Highlight your tiny home’s unique features and upgrades
Our homes are extensions of ourselves, and that sentiment is amplified among tiny-home owners. Whether you built your tiny home from scratch or selected each update with care, you take great pride in every little detail. Meaghan Baker, a top-selling real estate agent in Dickson, Tennessee, found this to be the case when she sold a client’s one-bedroom, 528-square-foot house in her area.
“When I was doing the property description, I tried to really focus on the fact that it was a little cabin, a getaway in the woods,” she recalls. “The house had a connection to the land and it also had a connection to my client — because that’s his family’s land and he really put a lot of thought and a lot of his heart into creating this home for himself.”
This particular seller had invested in what Baker estimated to be $3,000 African mahogany countertop in the kitchen. He also hand-built — with wood right there from the land — a cherry barn door to separate the bedroom and living room. The best way to convey these details about your own home to potential buyers? Have a conversation with your agent about your home’s history and what makes it stand out.
“I really sat down with the client and asked him to give me all the details on every type of wood he used and where he used it,” Baker says. “It was really important to emphasize that in the listing.”
Her strategy worked: The tiny home she was selling (much to her surprise!) attracted multiple offers and sold over asking.
At the end of the day, ensure that whatever features are unique to your tiny house shine through as you market the property, whether it’s a high-end stackable washer and dryer, your dedication to using sustainable building materials throughout, your handy bike storage contraption, or a rooftop terrace.
If your tiny home is permanently placed (i.e., not on a trailer with wheels), highlight the parcel of land your property is on.
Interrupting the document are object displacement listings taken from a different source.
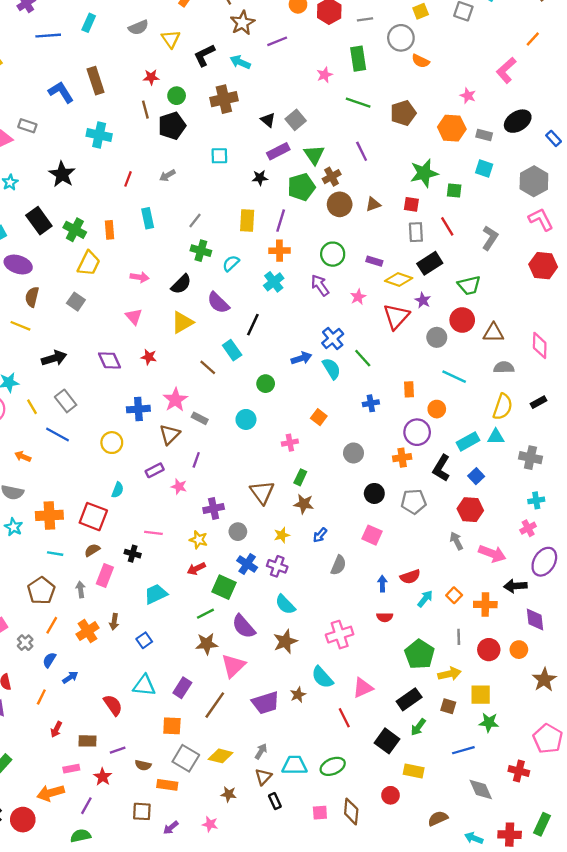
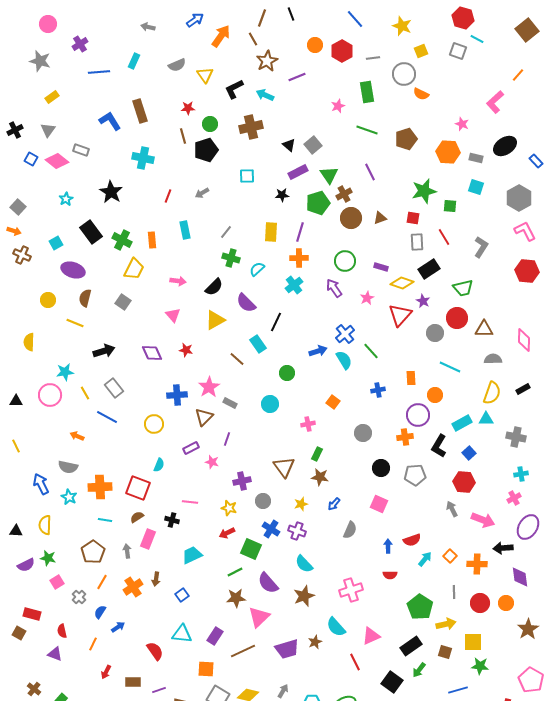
brown line: (215, 705) -> (243, 651), turned 30

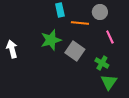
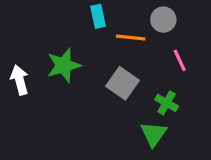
green star: (51, 40) -> (64, 65), moved
green triangle: (109, 82) -> (154, 134), moved

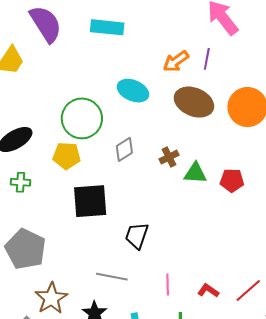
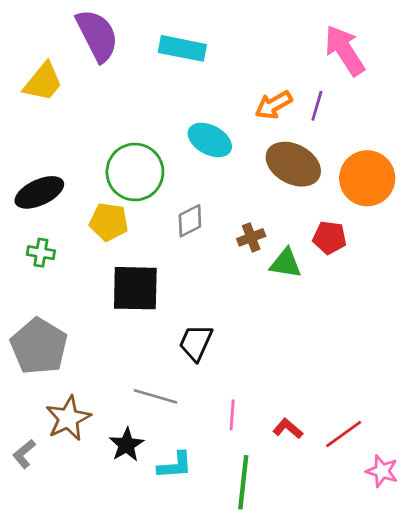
red pentagon: (232, 180) -> (330, 238), moved

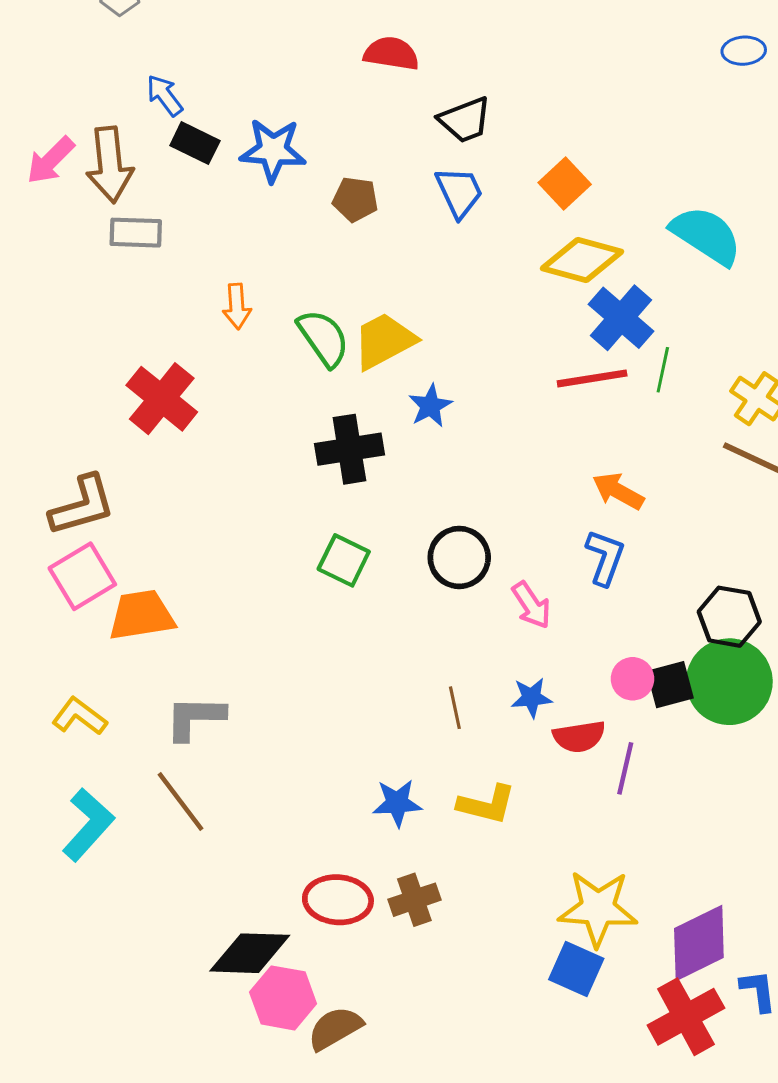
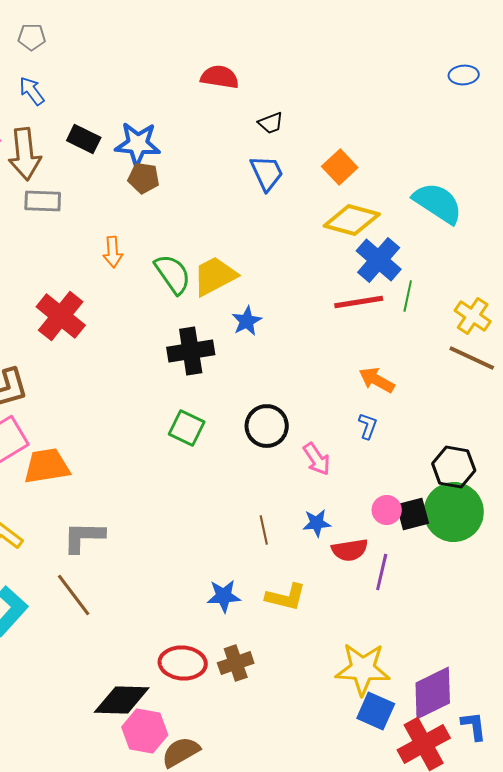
blue arrow: (165, 95) -> (32, 91), moved
black trapezoid: (465, 120) -> (271, 123), size x0.7
brown pentagon: (355, 199) -> (144, 178), moved
blue L-shape: (605, 557) -> (368, 426), size x0.7
blue square: (576, 969) -> (376, 711), moved

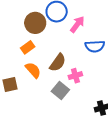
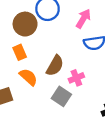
pink arrow: (77, 24) -> (83, 19), moved
orange rectangle: (28, 47) -> (20, 52), turned -72

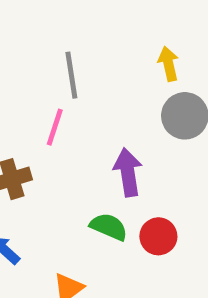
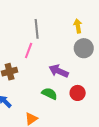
purple arrow: (128, 172) -> (59, 71), turned -60
red circle: (158, 236) -> (78, 93), moved

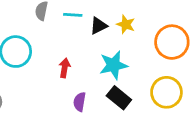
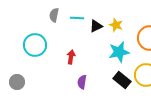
cyan star: (113, 65) -> (119, 52), moved
black rectangle: (119, 98) -> (122, 80), moved

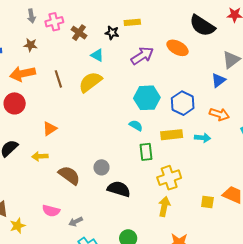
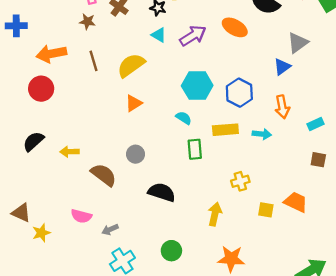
brown star: (31, 45) -> (87, 22), moved
cyan triangle: (97, 55) -> (159, 35), moved
orange arrow: (219, 114) -> (282, 107), turned 60
orange triangle: (50, 129) -> (134, 103), moved
gray circle: (101, 167) -> (135, 154), moved
yellow cross: (169, 178) -> (240, 181), moved, size x0.7

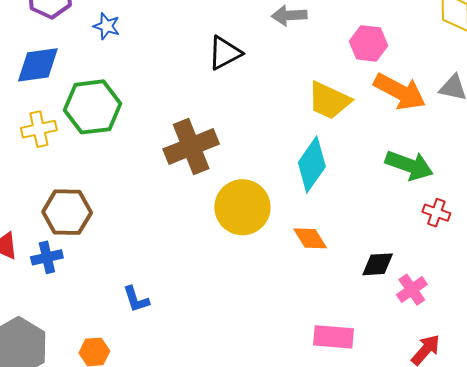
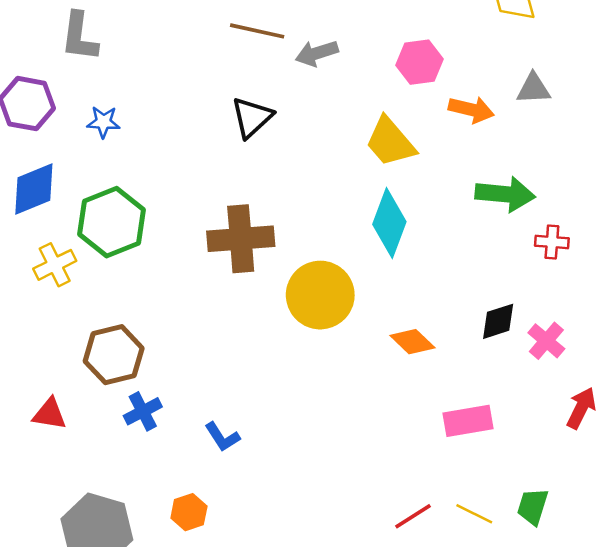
orange arrow: (400, 92) -> (471, 110), size x0.7
yellow trapezoid: (329, 101) -> (390, 142), turned 39
brown cross: (191, 147) -> (241, 239), turned 32
orange diamond: (310, 238) -> (412, 342), moved
blue cross: (47, 257) -> (143, 411), moved

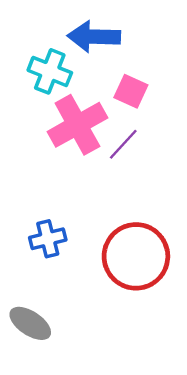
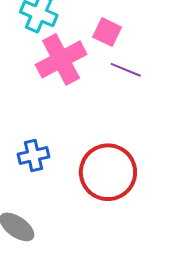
purple line: (123, 144) -> (126, 70), moved, turned 68

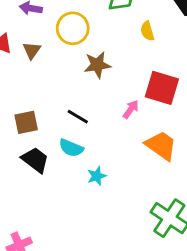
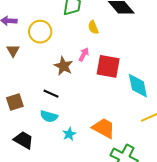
brown star: (97, 65) -> (63, 66), moved, turned -30
pink arrow: (131, 109) -> (84, 54), moved
orange trapezoid: (161, 146) -> (104, 128), moved
black trapezoid: (35, 160) -> (24, 140), moved

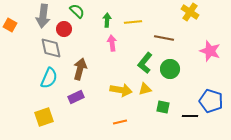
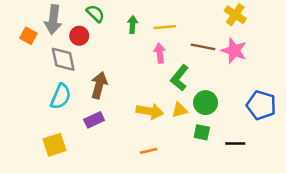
orange square: (10, 25) -> (28, 36), moved
pink arrow: (112, 43) -> (160, 53), moved
pink star: (210, 51) -> (234, 51), moved
green circle: (170, 69) -> (206, 103), moved
blue pentagon: (211, 101) -> (261, 105), moved

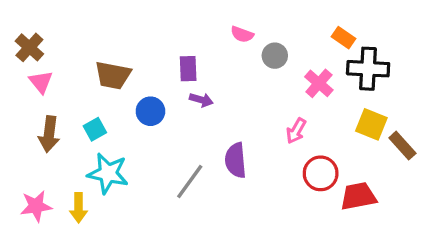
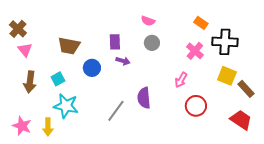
orange rectangle: (344, 38) -> (201, 23), moved
gray circle: (275, 56) -> (152, 43), moved
red trapezoid: (358, 196) -> (241, 120), moved, turned 45
pink star: (36, 206) -> (22, 126), turned 30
Show how it’s nestled at the foot of a mountain or situated in a beautiful wooded area. High-end professional photography is a must, and you could even capture some aerial shots using drone technology.
Sell the tiny home lifestyle, from jet-setting to cost savings
In Baker’s experience, “Offers [on the tiny home] came in from everywhere, but each of the buyers was looking for the same thing — a more minimalist lifestyle to get away from the upkeep.”
What a great insight for tiny-home sellers! You too can highlight how low-maintenance your home is (“It only takes 30 minutes to clean from top to bottom!”) and everything you’re able to do because you’re not tied to a traditional house: Travel, spend time outdoors, work fewer hours, whatever the case may be. “Believe it or not, one of Fin’s main reasons for going tiny is the ability for us to clean our house quickly and thoroughly in a very short amount of time,” John Kernohan says.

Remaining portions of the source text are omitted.